Are you happier when you spend less time with people and more time working toward some type of goal? According to a study on happiness that was recently published in the British Journal of Psychology, that certainly seems to be the case for people who are more intelligent.
From a survey of 15,000 American adults ages 18 to 28, the researchers focused on just two social components that have always influenced human happiness: population density and how often they socialize with others. Through their research, they found that the more densely populated participants’ living circumstances were, the less satisfied they were with their lives. And the more frequently that participants’ interacted with close friends, the happier they were reported to be.
When intelligence was brought into the picture, the researchers discovered that the results were quite different. According to the Washington Post’s report on the study, population density affected participants of average intelligence more than twice as much as those of higher intelligence. But what’s perhaps even more interesting is that those who were more intelligent also reported less overall life satisfaction when they spent more time socializing.
Now, clearly, this is all based on averages.

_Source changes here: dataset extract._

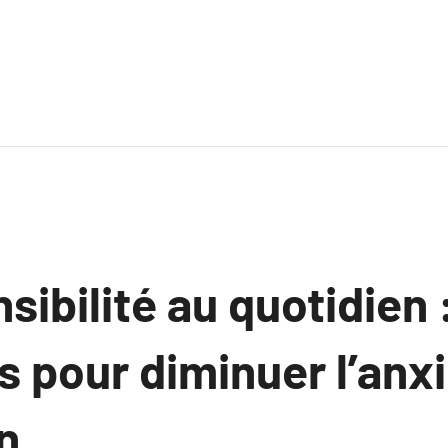
sibilité au quotidien 
 pour diminuer l’anxi
n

There certainly are a lot of intelligent people who love spending more time socializing and average people who prefer to spend more of their time alone. But the general trend is that people of average intelligence tend to be happier when they frequently spend time with friends while intelligent people are happier when they do just the opposite. The question is, why?
Well, the way the human brain has (or actually hasn’t) evolved since our ancestral days up until now likely has a lot to do with explaining these findings. Back when our ancestors thrived in tribes of just about 150 or so on the African savanna, keeping close relationships was necessary for survival, which is why we’re such social creatures even today.
These days, we live our lives quite differently — we thrive in huge cities, we communicate often via technology, and we work in an information age where knowledge is embraced. Our evolving brains and bodies haven’t had enough time to catch up to this big lifestyle shift yet, but it seems as if those who are more intelligent appear to be able to adapt more effectively to modern life, meaning they’re not as influenced by their ancestral roots quite as much as the Average Joe.
If you think about it, the trend makes sense. Highly intelligent people likely feel more naturally inclined to put their brainpower to work by striving for bigger, long-term goals. And that of course means less time spent socializing. People of average intelligence on the other hand may enjoy spending more of their time socializing because they’re simply not as interested in pursuing the types of bigger goals that more intelligent people tend to pursue — like working toward a doctorate, writing a bestselling novel, coding an innovative new internet service, and so on.
The research findings are interesting, but this doesn’t this mean that those who identify themselves as intelligent members of society should hole themselves up in a cave and get to work. Most of us can probably agree that everyone needs to spend some amount of time nurturing their relationships to support their wellbeing in whichever way best suits them, regardless of how introverted/extroverted or average/intelligent they may naturally be.